Al respecto se ha de decir que remota es la posibilidad de que la Sala se adentre a realizar algún tipo de análisis a fin de identificar las hipotéticas falencias que, en torno a la circunstancia referida, pudieren hallarse inmersas en las determinaciones adoptadas, pues no se acreditó que los argumentos sobre los que aquéllas se estructuran, hubieren sido objeto de planteamiento y discusión ante las instancias respectivas.
Sobre el particular, debe tenerse presente que la jurisprudencia constitucional, concretamente desde la sentencia C.C. C-590/05, estableció:
e. Que la parte actora identifique de manera razonable tanto los hechos que generaron la vulneración como los derechos vulnerados y que hubiere alegado tal vulneración en el proceso judicial siempre que esto hubiere sido posible2. Esta exigencia es comprensible pues, sin que la acción de tutela llegue a rodearse de unas exigencias formales contrarias a su naturaleza y no previstas por el constituyente, sí es menester que el actor tenga claridad en cuanto al fundamento de la afectación de derechos que imputa a la decisión judicial, que la haya planteado al interior del proceso y que dé cuenta de todo ello al momento de pretender la protección constitucional de sus derechos.
Por consiguiente, al no aparecer acreditada una actuación arbitraria por parte de la Corporación judicial accionada, no es posible acceder a la protección reclamada, habida cuenta que la decisión acusada no denota proceder ilegítimo que le permita actuar al mecanismo excepcional escogido, como que lo resuelto por ese Cuerpo Colegiado obedeció a una labor de hermenéutica en la que, por regla general, no puede inmiscuirse el juez de tutela, dado que tiene raigambre constitucional (arts. 228 y 230 de la C.P.), salvo que se aprecie, como se acotó, la materialización de una inequívoca vía de hecho que, por sus connotaciones y consecuencias, es de suyo excepcional.

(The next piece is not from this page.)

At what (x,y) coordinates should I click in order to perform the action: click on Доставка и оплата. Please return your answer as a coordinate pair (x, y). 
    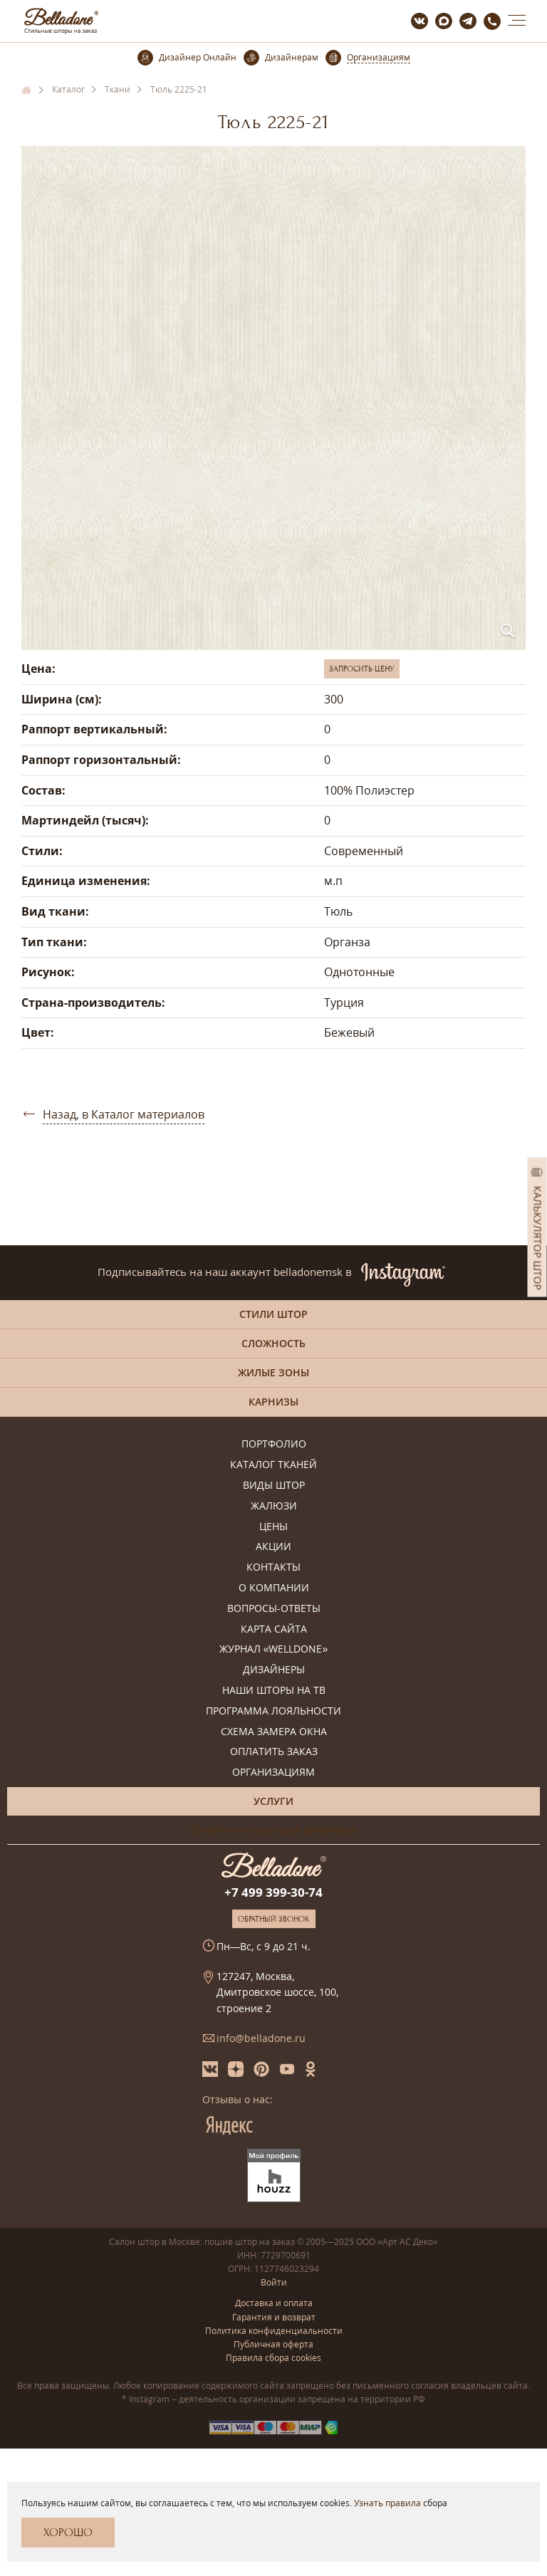
    Looking at the image, I should click on (274, 2303).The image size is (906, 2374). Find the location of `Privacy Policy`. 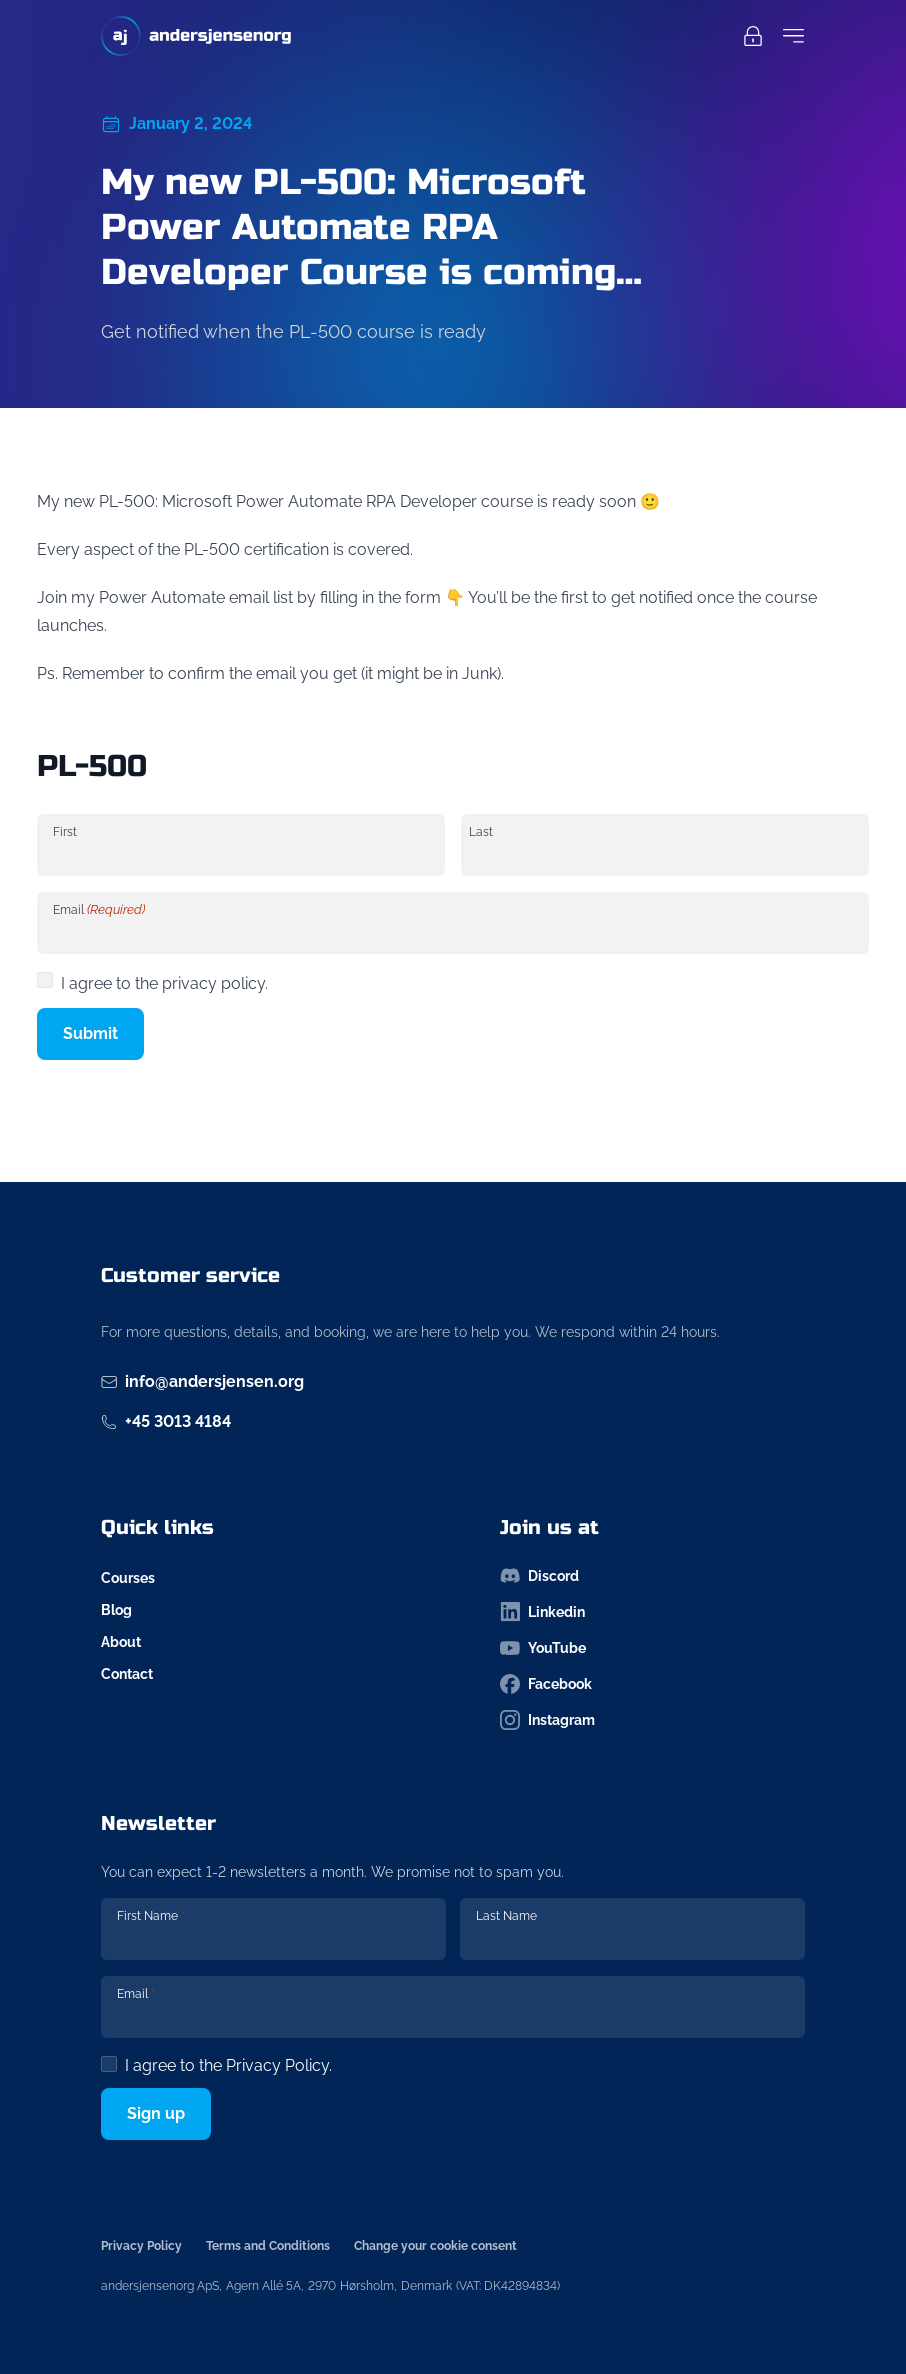

Privacy Policy is located at coordinates (277, 2065).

En tal orden de ideas, se negará la protección invocada.
En mérito de lo expuesto, la CORTE SUPREMA DE JUSTICIA, SALA DE CASACIÓN PENAL, SALA SEGUNDA DE DECISIÓN DE TUTELAS, administrando justicia en nombre de la República de Colombia y por autoridad de la ley,
R E S U E L V E
1. NEGAR el amparo constitucional invocado por PEDRO PABLO LOZANO PÉREZ, de conformidad con las razones consignadas en la parte motiva de esta providencia.
2. NOTIFICAR este proveído conforme al artículo 30 del Decreto 2591 de 1991.
3. En caso de no ser impugnada, REMITIR el expediente a la Corte Constitucional para su eventual revisión.
NOTIFÍQUESE Y CÚMPLASE.
HUGO QUINTERO BERNATE
LUIS ANTONIO HERNÁNDEZ BARBOSA
FABIO OSPITIA GARZÓN
NUBIA YOLANDA NOVA GARCÍA
Secretaria
1 El profesional del derecho que representa al actor, allegó el poder especial conferido en su favor por PEDRO PABLO LOZANO PÉREZ, para promover acción de tutela en su representación.